Deshalb wird die vor ca 40 Jahren in der Schweiz entwickelte Substanz heute primär als "stimmungsaufhellendes Anxiolytikum" bezeichnet. Seine Wirkungsweise ist - wie bei fast allen Psychopharmaka - noch nicht vollständig geklärt. Nachgewiesen sind jedoch die folgenden Wirkmechanismen:

  • Ligand an Sigma-Rezeptoren (dies ist unter den Anxiolytikaweitgehend einzigartig und wurde erst in den letzten Jahren herausgefunden).
  • Es blockiert antagonistisch in geringem Maße den Serotonin-Rezeptor (5HT-)2 , der mit Angst, Unruhe, Panik, Zwang und Depressionin Verbindung gebracht wird.
  • Es blockiert in geringem Maße auch den Dopamin-Rezeptor (D-)2, die typische Wirkungsweise von Neuroleptika, welche u.a. bei Psychosen und Schizophrenie verwendet werden. Dies erklärt die Mittelstellung von Opipramol zwischen klassischen Antidepressiva (Wirkung auf serotonerges-, noradrenerges- und seltener dopaminerges System) und Anxiolytika (meistens Wirkung auf GABAnerges System). Der Dopamin-D2-Rezeptor wird in Zusammenhang gebracht mit Angst, Wahnvorstellungen, paranoide Symptome, unsinnige Handlungen und Zwangshandlungen sowie pathologischen Bewußtsseinszuständen, wie sie bei Psychosen auftreten können.
  • Außerdem werden auch Histamin1 Rezeptoren blockiert, allerdings in wesentlich geringerem Maße. Dies hat eine leichte sedierende Wirkung zur Folge. Antihistaminika der älteren Generation, welche vor allem gegen Allergien eingesetzt wurden und heute durch neuere Antihistaminika ersetzt wurden, hatten die Sedierung und Beruhigung als unerwünschte Nebenwirkung. Heute sind noch einige alte Antihistaminika als Schlafmittel verkäuflich (z.B. Diprenhydramin)
  • Eine sehr gering ausgeprägte anticholinerge Wirkung, die in erster Linie für die Nebenwirkungen verantwortlich zu machen ist (wie z.B. Mundtrockenheit)

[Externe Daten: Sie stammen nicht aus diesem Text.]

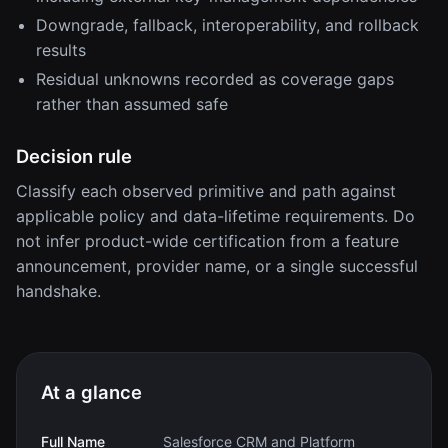
Downgrade, fallback, interoperability, and rollback
results
Residual unknowns recorded as coverage gaps
rather than assumed safe
Decision rule
Classify each observed primitive and path against
applicable policy and data-lifetime requirements. Do
not infer product-wide certification from a feature
announcement, provider name, or a single successful
handshake.
At a glance
Full Name
Salesforce CRM and Platform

Der anxiolytische (angstlösende, entspannende, beruhigende) Effekt ist wahrscheinlich auf die Summe der oben genannten Wirkmechanismen zurückzuführen.

Bei Beginn der Einnahme von Opipramol-Präparaten, setzt zunächst rasch eine beruhigende Wirkung ein. Erst nach etwa 1-2 Wochen wird dieser Effekt durch eine stimmungsaufhellende Wirkkomponente ergänzt. Die sedierende Wirkung kann schon bei erster Einnahme eintreten.

Opipramol gilt gemeinhin im Gegensatz zu den strukturverwandten TZA als äußerst verträglich, Nebenwirkungen können aber u.a. sein: Müdigkeit, gastrointestinale Nebenwirkungen wie Übelkeit, sexuelle Funktionsstörungen wie z.B. Potenzstörungen. In hoher Dosierung können evtl. die Nebenwirkungen von Neuroleptika eintreten, also extrapyramidale (motorische) Störungen. Zumeist treten die Nebenwirkungen aber nur in der Anfangszeit (erste Tage bis Wochen) der Einnahme von Opipramol auf. Opipramol gilt ferner als nicht abhängig machend, zumindest besteht kein bekanntes vom Wirkstoff selbst ausgehendes Abhängigkeitspotenzial. Die beruhigende Wirkung von Opipramol kann jedoch beim Absetzen ins Gegenteil umkehren und evtl. noch bestehende Störungen wieder demaskieren, sodaß der Wirkstoff - wie alle Psychopharmaka - kontrolliert und langsam abgesetzt werden solte.